Let's add one more detail to deal with that problem mentioned above... try this out:

[Q3] SELECT avg(miles),subtype FROM rdale.some_run_data WHERE subtype!='0' GROUP BY subtype

(Note: The symbol "!=" means "not equal to" so "WHERE subtype!=" means "only where the subtype is not equal to the string '0'". Important for later: You use quotes around strings, and no quotes around numbers -- what happens if you remove the quotes around '0' in the query above?)

Activity Write Up 2: What's different about the last two queries you tried? What did we add to Q3? What was the effect?

Step 5: Create a Mode report.
Finally, we can do some fun things in Mode, like create and share reports from our queries. I'll show you how to do it from Q3, the cleaned version of our data.

Click "Add Chart" right above the data output. Pretty cool eh? It already generates something useful. Go ahead and play with this "point and click" menu of options. This should be easy for you to do. Go to town on the grouped averages here and make a snazzy plot. "Go to town" is a technical term. It means trying to do something useful but crazy. CRAZY I TELL YOU.

After you've gone to town, let's get the chart into our design. This is easy. Just click "Insert Into Design," and the chart should pop into your query. Done.

Now you can share this chart with all your friends and family -- I'm sure you already had this idea brewing from the unbearable excitement of data. Click the "Share" button in the top right. You can simply copy and paste the URL to your report, or you can share on Twitter or Facebook. Go ahead, if you like... this isn't required for the activity, but you can show off data analysis to your friends. (Note: This report will be associated with YOUR Mode account, even though it is using my data table. You can also name your report near "Untitled Query" at the top of thep age. You can click this title and rename the report.)

Activity Write Up 3: Find a way to save your chart and insert it into a Word document. Do this for both your charts (this one, and the next one below). Make sure both are in a Word document, with all your responses (see Step 7).

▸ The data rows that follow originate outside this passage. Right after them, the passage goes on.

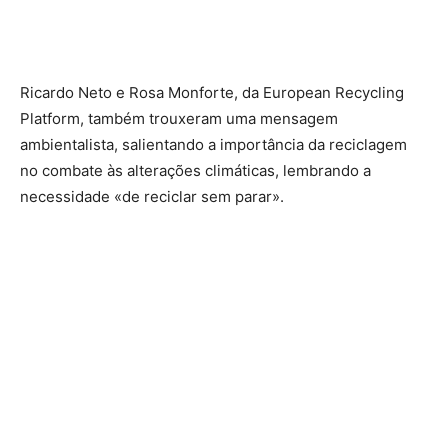
Ricardo Neto e Rosa Monforte, da European Recycling
Platform, também trouxeram uma mensagem
ambientalista, salientando a importância da reciclagem
no combate às alterações climáticas, lembrando a
necessidade «de reciclar sem parar».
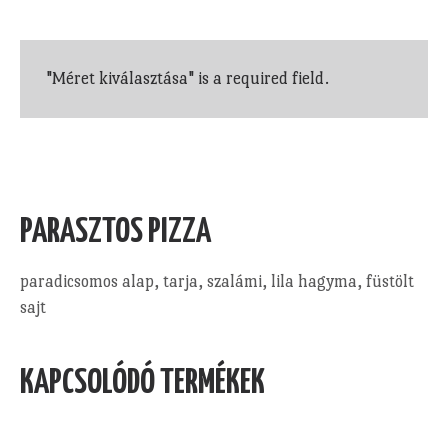
"Méret kiválasztása" is a required field.
PARASZTOS PIZZA
paradicsomos alap, tarja, szalámi, lila hagyma, füstölt
sajt
KAPCSOLÓDÓ TERMÉKEK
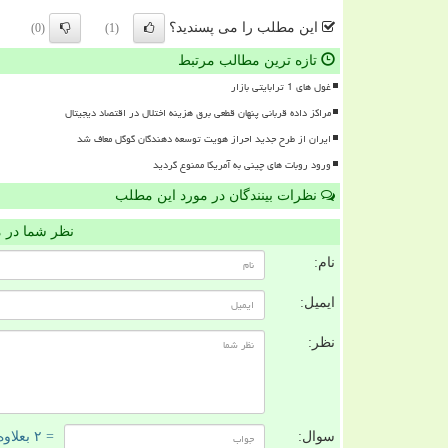
این مطلب را می پسندید؟
(0)
(1)
تازه ترین مطالب مرتبط
غول های 1 ترابایتی بازار
مراکز داده قربانی پنهان قطعی برق هزینه اختلال در اقتصاد دیجیتال
ایران از طرح جدید احراز هویت توسعه دهندگان گوگل معاف شد
ورود روبات های چینی به آمریکا ممنوع گردید
نظرات بینندگان در مورد این مطلب
نظر شما در 
نام:
ایمیل:
نظر:
سوال:
= ۲ بعلاوه ۵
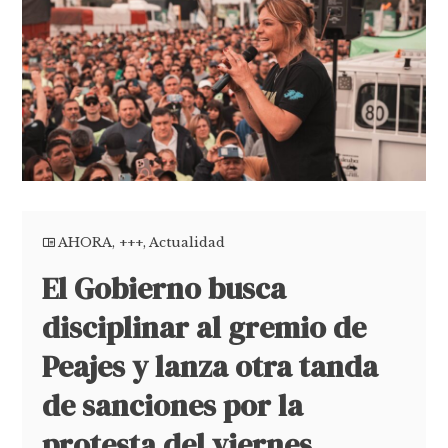
AHORA
,
+++
,
Actualidad
El Gobierno busca
disciplinar al gremio de
Peajes y lanza otra tanda
de sanciones por la
protesta del viernes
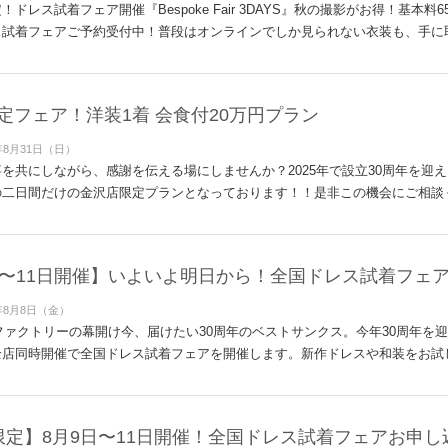
！ドレス試着フェア開催『Bespoke Fair 3DAYS』秋の撮影がお得！基本
試着フェアご予約受付中！普段はオンラインでしか見られない衣装も、手に取
定フェア！洋装1着 会食付20万円プラン
年8月31日（日）
を共にしながら、感謝を伝える場にしませんか？2025年で設立30周年を迎
二日間だけの金沢店限定プランとなっております！！是非この機会にご相談くだ
日〜11日開催】いよいよ明日から！全国ドレス試着フェ
年8月8日（金）
ィファクトリーの幕開け今、届けたい30周年のベストサンクス。今年30周年を
店同時開催で全国ドレス試着フェアを開催します。新作ドレスや和装をお試し
限定】8月9日〜11日開催！全国ドレス試着フェアお申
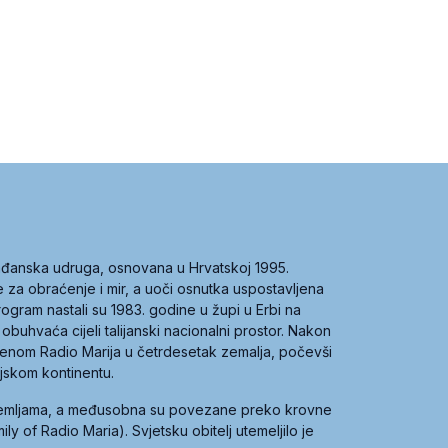
građanska udruga, osnovana u Hrvatskoj 1995.
ce za obraćenje i mir, a uoči osnutka uspostavljena
 program nastali su 1983. godine u župi u Erbi na
 obuhvaća cijeli talijanski nacionalni prostor. Nakon
 imenom Radio Marija u četrdesetak zemalja, počevši
ijskom kontinentu.
zemljama, a međusobna su povezane preko krovne
y of Radio Maria). Svjetsku obitelj utemeljilo je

Step 6: Let's do one more.
By now you should have an initial sense of the following parts of a query: SELECT, avg, FROM, WHERE, and GROUP BY. If you are new to this domain, it will take a bit of time to learn it, so don't fret. Let's just do one more query on our run data, and you can answer a few more questions about it.

To show you the flexibility of queries, let's do a bit more with the running data. Let's ask the question: What are the most common runs? We can add an additional process when we SELECT by doing what's called a "count". Check this out:

[Q4] SELECT avg(miles),count(subtype),subtype FROM rdale.some_run_data WHERE subtype!='0' GROUP BY subtype

Again, in everyday terms: "select the average miles, the count of the type of run, and the type of run from our table, omit the bad data ('0'), and group by the type of run." When you run Q4, you should get a new column in the output.

Activity Write Up 4: What is the most frequent type of run? Use a chart to plot the average miles (on the x axis) and the count (on the y axis), and make sure it's a "Scatter Plot." Do you see a relationship? Briefly describe it.

Step 7: How to hand in your activity.
Answer the 4 sets of questions above (i.e., responses to sections labeled "Activity Write Up #X"). Each answer should be several sentences. Don't cheap out on us. Include your responses in a Word document, along with pictures of two charts, one from Q3 and the other from Q4. We look forward to seeing what you get!

Grading: We will evaluate your responses based on the following criteria: correctness, quality (do you justify your answer?), completeness (is everything there?), and coherence (do your answers reflect a connected understanding of the content of the activity?). The activity will be out of 16 (4 criteria x 4 question sets).

Upload the activity to CatCourses once the assignment is made available this week.